Já faz muito tempo que o menino Gelson fitava a paisagem urbana da janela do apartamento de Copacabana onde sua mãe trabalhava como empregada doméstica. Os olhos bisbilhoteiros se fixavam nos números pintados sobre os ônibus, nas formas e cores dos coletivos, que lhe pareciam o componente mais encantador daquela vista.

Em casa, buscava fotos dos coletivos em jornais e revistas, para recortá-las e colá-las em papelão. Dessa forma, construía suas “cidades”, dando asas (ou seriam rodas?) à imaginação fértil de criança. A cidade grande, com suas cores e ângulos, seus contrastes sociais expostos nas paredes grafitadas sempre foram um atrativo para Gelson. Hoje, aos 42, transformada em arte, a paisagem urbana quase grita em cores de suas telas, muitas delas premiadas.




O artista
Nascido em Saracuruna, município de Duque de Caxias (RJ), Gelson Luiz da Silva foi laminador de lã de vidro e apontador de construção civil. Até que a crise por que passou este setor deixou-o sem emprego. A arte, que ocupava apenas as horas vagas, passou a ser meio de vida, ganhou todos os horários do seu dia – que começa às 10h e só termina às 4h da manhã seguinte.

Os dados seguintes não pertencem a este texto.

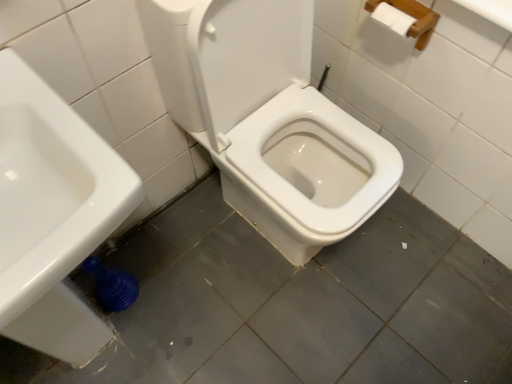 Question: Is white glossy sink at lower left situated inside white glossy toilet at center or outside?

Choices:
 (A) outside
 (B) inside

Answer: (A)

Question: From a real-world perspective, is white glossy sink at lower left positioned above or below white glossy toilet at center?

Choices:
 (A) below
 (B) above

Answer: (B)

Question: Is white glossy sink at lower left wider or thinner than white glossy toilet at center?

Choices:
 (A) wide
 (B) thin

Answer: (B)

Question: From a real-world perspective, relative to white glossy sink at lower left, is white glossy toilet at center vertically above or below?

Choices:
 (A) below
 (B) above

Answer: (A)

Question: Is white glossy toilet at center in front of or behind white glossy sink at lower left in the image?

Choices:
 (A) behind
 (B) front

Answer: (A)

Question: Based on their sizes in the image, would you say white glossy toilet at center is bigger or smaller than white glossy sink at lower left?

Choices:
 (A) small
 (B) big

Answer: (A)

Question: Considering the positions of white glossy toilet at center and white glossy sink at lower left in the image, is white glossy toilet at center wider or thinner than white glossy sink at lower left?

Choices:
 (A) thin
 (B) wide

Answer: (B) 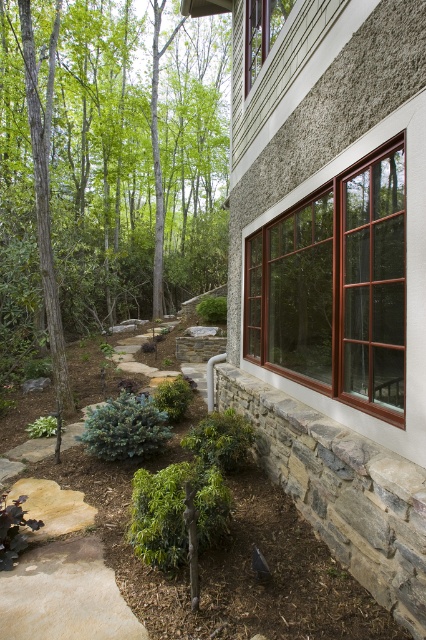 You are standing in front of the modern house and want to know which object is taller between the green leafy tree at upper left and the brown glass window at center right. Can you determine this based on the scene?

The green leafy tree at upper left is taller than the brown glass window at center right according to the description.

You are standing in front of the house and notice the green leafy tree at upper left and the brown glass window at center right. Which object is positioned to the left of the other?

The green leafy tree at upper left is positioned to the left of the brown glass window at center right. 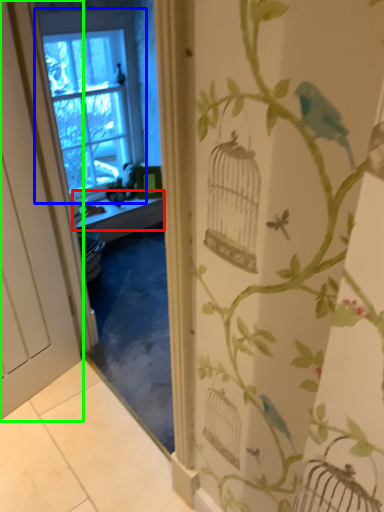 Question: Which object is the closest to the window sill (highlighted by a red box)? Choose among these: window (highlighted by a blue box) or door (highlighted by a green box).

Choices:
 (A) window
 (B) door

Answer: (A) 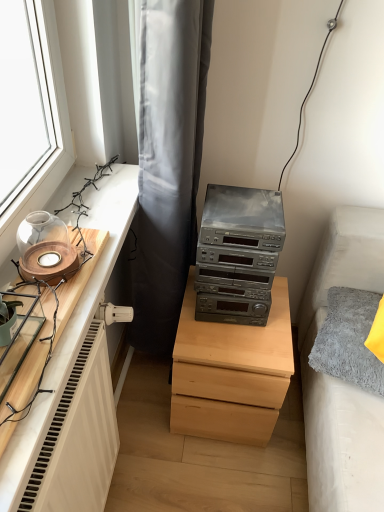 Find the location of a particular element. This screenshot has height=512, width=384. free space above wooden tray at left (from a real-world perspective) is located at coordinates (39, 290). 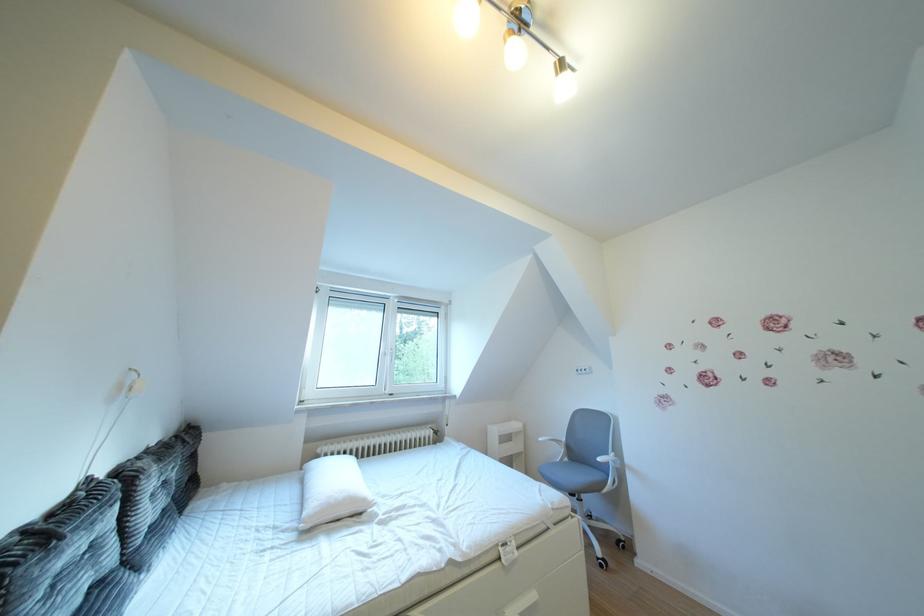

Um curso na Colméia de Pintores do Brasil, no Jardim Zoológico do Rio, em 1981, deixou-o um tanto frustrado, um tanto feliz e muito surpreso. Buscava aprender técnicas acadêmicas, mas foi aconselhado pelo professor: “continua trabalhando assim, que está bom.” Ele mal tinha segurança de manejar o pincel, mas seguiu o conselho. Ao representar uma paisagem do Jardim Botânico, achou que as palmeiras mereciam destaque. Acostumado ao uso do plastic, a ele recorreu para fazer sobressair os troncos. Ao acabar a obra, ela foi imediatamente adquirida por um visitante da Colméia. Este foi um grande incentivo para o espantado Gelson, que quase não acreditava no que acontecia. De lá para cá, passou a usar cada vez mais o relevo nas placas de eucatex pintadas a óleo, começou a freqüentar feiras de artesanato, foi convidado para exposições, ganhou algumas medalhas.

As obras
Apesar de todas as dificuldades a que está sujeito qualquer artista que, no Brasil, pretenda viver de sua arte, Gelson vem conseguindo esta proeza. Utilizando técnica mista e pintura a óleo sobre eucatex, consegue forte expressividade, através do relevo e das cores. Retrata cenas do cotidiano e se reporta muito ao passado próximo. Suas ruas mostram muros cobertos por inscrições que situam o apreciador numa determinada época. Os modelos de veículos, sempre presentes, completam o trabalho de situação geográfico-temporal. Gelson é um cronista do seu tempo. Algumas de suas obras estiveram em exposição na Noruega até 5 de novembro deste ano, e de lá devem seguir para participarem de mostra na Alemanha. Ele teve telas premiadas no Salão de Pintura da Coléia de Pintores do Brasil (1984); no II Salão do Clube dos Sargentos e Oficiais do Rio de Janeiro (1995), no I Salão da Primavera e no I Salão de Inverno do Centro Cultural Joaquim Lavoura (ambos em 2000); no Salão do Comando Militar do Leste (2001). Este ano, participou de mostra no MAC com “2002 Niterói Arte Hoje” (depois estendida para o Teatro João Theotonio, Centro Cultural Cândido Mendes); de coletiva da Regional Metropolitana (Casa das Artes), e teve sua primeira individual, na Sala José Cândido de Carvalho, em São Gonçalo (RJ).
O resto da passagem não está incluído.